=== Begin Enclosure ===

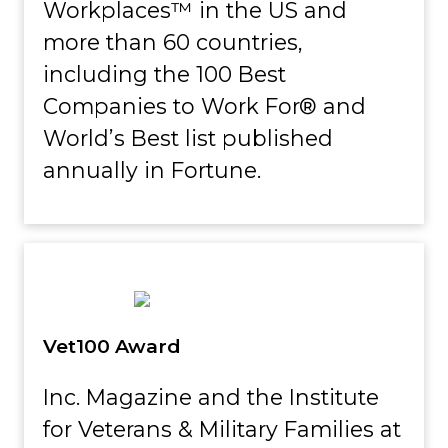
Workplaces™ in the US and
more than 60 countries,
including the 100 Best
Companies to Work For® and
World’s Best list published
annually in Fortune.
Vet100 Award
Inc. Magazine and the Institute
for Veterans & Military Families at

=== End Enclosure ===

### [YOUR INSTRUCTIONS]
Count the lines of the data that include the string "Best", and give only that number.

### [THE ANSWER]
2